Он замолчал. Потом вдруг сказал, охрипшим голосом:
— Нет… Не может быть…
Голос в трубке бубнил громче.
— Спасибо. Я прошу тебя, ты только не лезь в пекло. Хорошо. Вечером — если будем живы.
Диана тоже встала и, набросив халат, подошла к Косте. Он стоял у окна, с трубкой в руке. Лицо у него было чужое, незнакомое ей, жесткое. Глаза из-под бровей смотрели, как мертвые, не мигая.
— Что случилось? — спросила она шепотом. — Что-то плохое, Костик?

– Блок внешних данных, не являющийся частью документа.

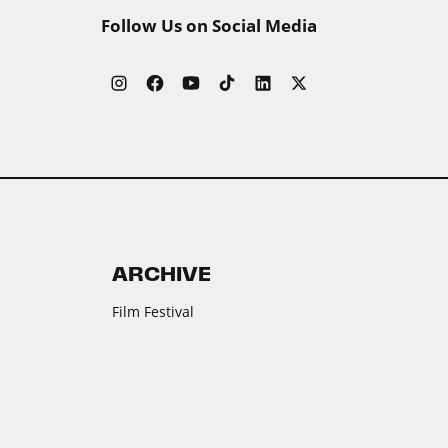
Follow Us on Social Media
ARCHIVE
Film Festival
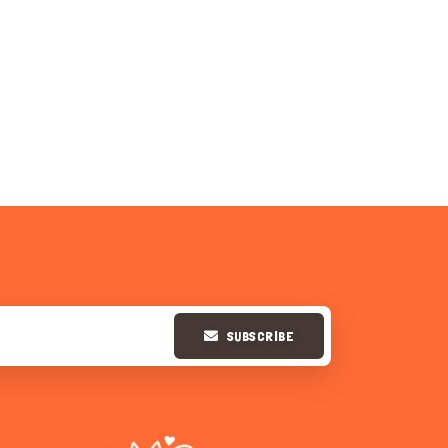
SUBSCRIBE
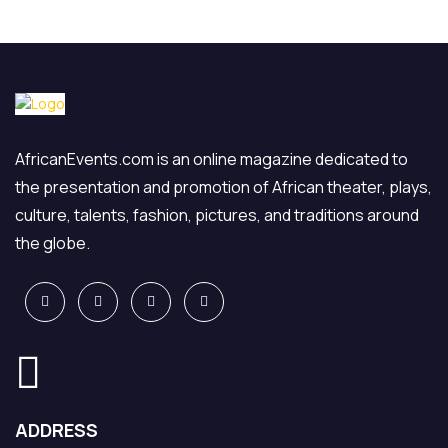
AfricanEvents.com is an online magazine dedicated to
the presentation and promotion of African theater, plays,
culture, talents, fashion, pictures, and traditions around
the globe.
ADDRESS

— Звонил Витя Казаков, — сказал он.
Казакова Диана знала. Он учился на журфаке лет на пять раньше, чем она поступила в Университет, и теперь был одним из популярных тележурналистов. Они с Костей бывали у него, в Москве, и он приезжал к ним в гости несколько раз. Раньше они с Костей были дружны, а теперь — просто поддерживали теплые отношения.
— В Москву вводятся войска. Ему звонили из Останкино. На телестудии — сотрудники КГБ. Утром будет зачитан текст обращения к народу. Это государственный переворот, Ди.
Ей стало холодно. От его голоса, и от этих слов.
— Приготовь кофе, пожалуйста. Я должен ехать. — Он вымученно улыбнулся. — Выше нос, любовь моя. Это еще не конец.
Он вызвал машину, быстро умылся и оделся. Диана хлопотала на кухне, полумертвая от волнения.
— Предупреди всех. — Он уже говорил по-военному, короткими, рубленными фразами. — Позвони своим, моей матери, друзьям. На улицу сегодня — ни шагу. Пусть не болтают лишнего. Здесь не Москва, здесь будут выжидать. Я буду у себя. Позвоню обязательно. Держи телевизор включенным. И радио — по Би-Би-Си и «Свободе» будут передавать сводки. Если не заглушат.
Он поцеловал ее.
— Не бойся, Ди. — И ушел.
Она обзвонила всех, кого могла, повторяя страшное известие. Сонные голоса мгновенно преображались, Шурик от неожиданности выматерился, Комов тяжело дышал в трубку, отец подавленно замолчал. Андрюша Тоцкий — присвистнул и сказал, неожиданно серьезно: «Что и требовалось доказать!», Миша Калинин совершенно спокойно, будто бы она и не разбудила его — поблагодарил и осведомился, где Костя.
Диана отчетливо представила себе, как от ее телефона катятся по городу волны тревоги, множатся звонки, как круги от капель дождя, падающих в пруд, сначала одинокие, но, через несколько мгновений, превращающие гладь воды в рябую, морщинистую поверхность. Она с трудом дозвонилась к свекрови, долго ее успокаивала, сама не имея уверенности в том, что у этой истории будет счастливый конец.
В шесть часов утра, диктор, с застывшим от испуга лицом, зачитал корявое и лживое, до полного неприличия, обращение. От самого слова — «ГКЧП» — Дину просто перекосило — но это были эмоции. А радио уже передавало о танковых колоннах кантемировцев, идущим к Москве, о БТРах и спецвойсках на столичных улицах. О реакции мировой общественности, не спящей или проснувшейся от испуга, на мнение которой, было, в сущности — наплевать.
Голос «Эха Москвы» вдруг мощно зазвучал через «бывшие» вражеские передатчики, по Москве рассыпались телеоператоры и журналисты, народ вырвался на улицы, с экрана телевизора лилась классическая музыка — нескончаемое «Лебединое озеро», прерываемая только новыми потоками лжи. Диана подумала о том, что сейчас начнется в столице, и набрала Костин номер телефона. Линия была занята. Диана перезванивала раз за разом, пока Костя не снял трубку.